On my last day of junior year, the year I had been introduced to The Great Gatsby, my AP Lang teacher, a lover of all things Gatsby, had us read two pieces of work by T.S. Eliot. The boy beside me rolled his eyes, wondering why we were still learning when the AP test had come and gone. I, instead, sat up in my seat, knowing my teacher and literary criticism coach well enough to know this would be a lesson of a different kind.
Of course, we read “The Waste Land,” a poem we had discussed while studying the book and its depiction of the Valley of Ashes. It is a beautiful poem and holds the type of weight that only Eliot’s work can, but we moved passed it swiftly for it acted as merely an introduction to what we read next.
“The Love Song of J. Alfred Prufrock.”
A girl in the back lifted her head and asked, “Who is he?” as my teacher introduced our next poem, a so-called love song to a man we didn’t know, and, in retrospect, I am surprised she didn’t answer her with a simple, “He is you.” Leaving class for the final time, that is the conclusion we would all be left with, but she didn’t. She only responded with a smile and urged us to read.
We did and lifted our heads up with with confused looks on our faces. Eliot was quite a lot for us to take in, especially with summer and the impending senior year looming in front of us. Our teacher let out a chuckle and assured us that it was alright we didn’t understand.
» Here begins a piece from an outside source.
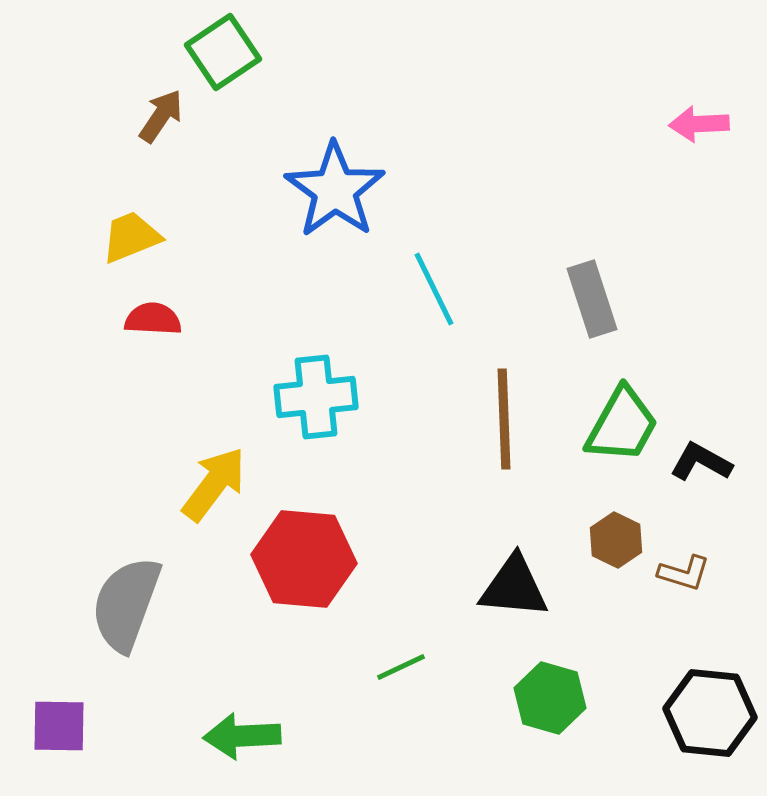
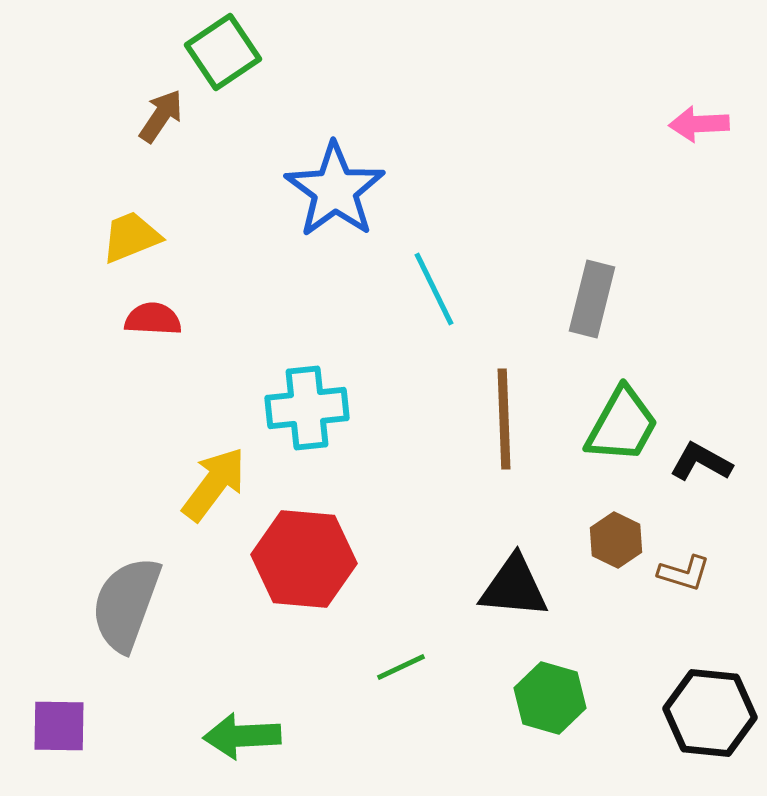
gray rectangle: rotated 32 degrees clockwise
cyan cross: moved 9 px left, 11 px down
She said it was her job to help us do that and started off with asking us about our first impressions of the poem. How would we describe it?
“Long,” one person said and we all nodded our heads. We had yet to take AP Lit, were not conditioned to reading poems, and that was the first thing that came to mind for most of us. “Weird,” another said and we again nodded in agreement. Heavy with allusions and symbols we could barely wrap our heads around, weird was another thing we attributed to the poem. “Sad,” a last person said and, by the nod of our teacher’s head, it seemed that was the word she was looking for. Sad– simple but a gateway to much more.
Our teacher narrowed her eyes at us in a challenge to go on. “Why is that?” She asked. A thoughtful silence ensued.
“Well,” A girl said after a long moment, hesitant to break the silence, “He wastes time thinking there will always be time.”
And indeed there will be time…
Things started to connect in my brain and I bet it did in others. I raised my hand and tried to put it all into words.
“He gets caught up in his thoughts, his worries. He tells himself there will be time as an excuse to hesitate, to let his thoughts win.”
“And by the end?” My teacher asked, and this time a girl to my right answered.
“He is wrong.”
Again our teacher nodded her head, a slight smile on her face. It seemed we had understood more than we initially thought.
“How so?” She asked us all.
“In the end there is not time. All is lost and we are left to drown.”
Though it was a simple interpretation, constrained to what we could, at the time, reasonably understand, it was one that fell heavy upon us. It displayed to us the fruitless end fear of the future and the neglect of reality could bring us to. In a moment so burdened by thoughts of the future, we saw ourselves in J. Alfred Prufrock. In the silent introspection that followed the answer to our teachers question, we came to realize that he was us.
Right then, time was slipping away from us (in more ways than one) and the bell was about to ring, to threaten our silence and signal our transition from juniors to seniors.
With he urgency of a person who had just noticed the time, our teacher went on with a start.
“All I ask as you go into the next year is that you remember Prufrock and keep the lesson of his love song in mind. Don’t allow your thoughts and emotion impede action, instead take it.”
As this blog nears a close, I find this an important reminder. For Gatsby and for us all.